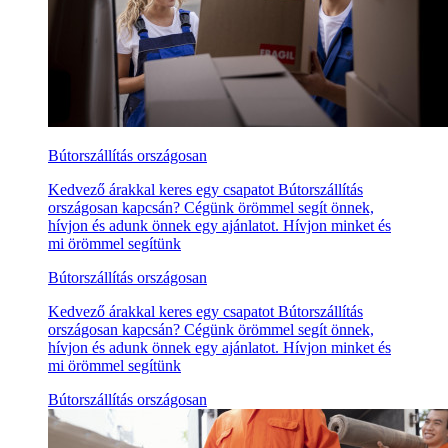
Bútorszállítás országosan
Kedvező árakkal keres egy csapatot Bútorszállítás
országosan kapcsán? Cégünk örömmel segít önnek,
hívjon és adunk önnek egy ajánlatot. Hívjon minket és
mi örömmel segítünk
Bútorszállítás országosan
Kedvező árakkal keres egy csapatot Bútorszállítás
országosan kapcsán? Cégünk örömmel segít önnek,
hívjon és adunk önnek egy ajánlatot. Hívjon minket és
mi örömmel segítünk
Bútorszállítás országosan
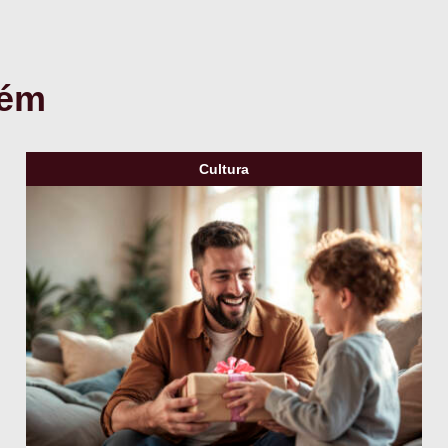
bém
Cultura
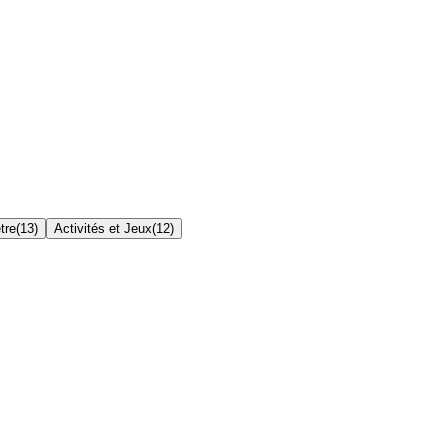
tre
(
13
)
Activités et Jeux
(
12
)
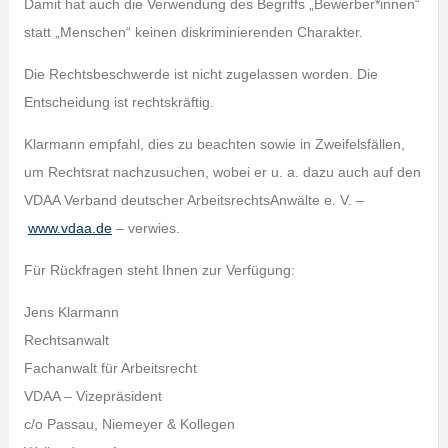
Damit hat auch die Verwendung des Begriffs „Bewerber*innen“
statt „Menschen“ keinen diskriminierenden Charakter.
Die Rechtsbeschwerde ist nicht zugelassen worden. Die
Entscheidung ist rechtskräftig.
Klarmann empfahl, dies zu beachten sowie in Zweifelsfällen,
um Rechtsrat nachzusuchen, wobei er u. a. dazu auch auf den
VDAA Verband deutscher ArbeitsrechtsAnwälte e. V. –
www.vdaa.de
– verwies.
Für Rückfragen steht Ihnen zur Verfügung:
Jens Klarmann
Rechtsanwalt
Fachanwalt für Arbeitsrecht
VDAA – Vizepräsident
c/o Passau, Niemeyer & Kollegen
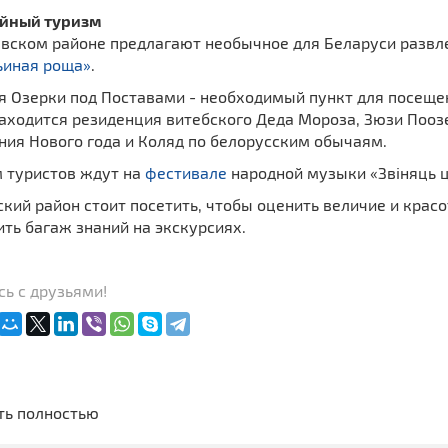
йный туризм
авском районе предлагают необычное для Беларуси развл
ьиная роща»
.
 Озерки под Поставами - необходимый пункт для посещен
аходится резиденция витебского Деда Мороза, Зюзи Пооз
ния Нового года и Коляд по белорусским обычаям.
м туристов ждут на
фестивале
народной музыки «Звіняць ц
кий район стоит посетить, чтобы оценить величие и крас
ть багаж знаний на экскурсиях.
ь с друзьями!
ть полностью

■ What is being asked:
Give again, unchanged, only the lines from the line containing "Entscheidung ist rechtskräftig." to the last line of the records above. Pictures do not belong in the copy.

■ Reply to the exercise:
Entscheidung ist rechtskräftig.
Klarmann empfahl, dies zu beachten sowie in Zweifelsfällen,
um Rechtsrat nachzusuchen, wobei er u. a. dazu auch auf den
VDAA Verband deutscher ArbeitsrechtsAnwälte e. V. –
www.vdaa.de
– verwies.
Für Rückfragen steht Ihnen zur Verfügung:
Jens Klarmann
Rechtsanwalt
Fachanwalt für Arbeitsrecht
VDAA – Vizepräsident
c/o Passau, Niemeyer & Kollegen
йный туризм
авском районе предлагают необычное для Беларуси развл
ьиная роща»
.
 Озерки под Поставами - необходимый пункт для посещен
аходится резиденция витебского Деда Мороза, Зюзи Пооз
ния Нового года и Коляд по белорусским обычаям.
м туристов ждут на
фестивале
народной музыки «Звіняць ц
кий район стоит посетить, чтобы оценить величие и крас
ть багаж знаний на экскурсиях.
ь с друзьями!
ть полностью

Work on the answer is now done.